EXERCISE REQUIREMENTS: Give an exact transcription limited to the lines from the one with "Écopeinture" through the end of the entries, including both; no pictures belong in it.

'''

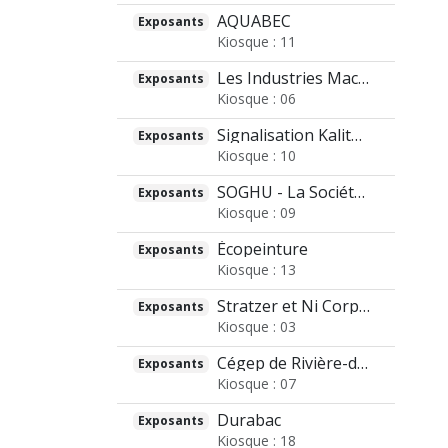
AQUABEC
Exposants
Kiosque : 11
Les Industries Machinex Inc.
Exposants
Kiosque : 06
Signalisation Kalitec inc.
Exposants
Kiosque : 10
SOGHU - La Société de gestion des huiles usagées
Exposants
Kiosque : 09
Écopeinture
Exposants
Kiosque : 13
Stratzer et Ni Corporation
Exposants
Kiosque : 03
Cégep de Rivière-du-Loup
Exposants
Kiosque : 07
Durabac
Exposants
Kiosque : 18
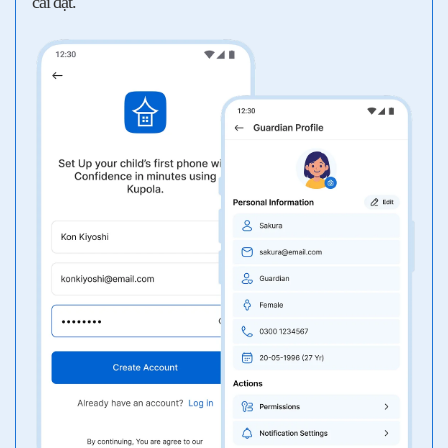
cài đặt.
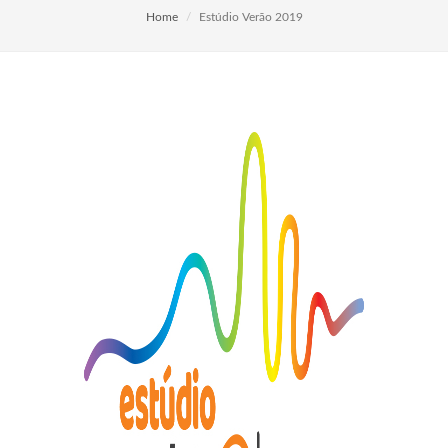
Home
Estúdio Verão 2019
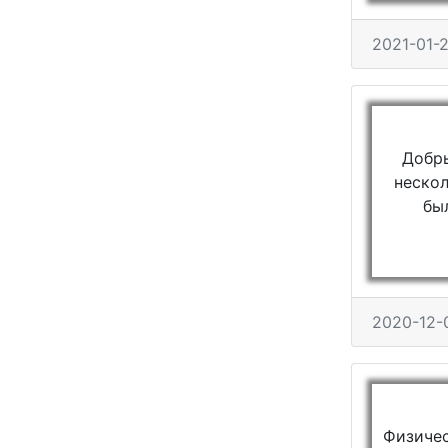
2021-01-2
Добры
нескол
бы
2020-12-
Физичес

'''

RESPONSE AREA:
Écopeinture
Exposants
Kiosque : 13
Stratzer et Ni Corporation
Exposants
Kiosque : 03
Cégep de Rivière-du-Loup
Exposants
Kiosque : 07
Durabac
Exposants
Kiosque : 18
cài đặt.
Home
Estúdio Verão 2019
2021-01-2
Добры
нескол
бы
2020-12-
Физичес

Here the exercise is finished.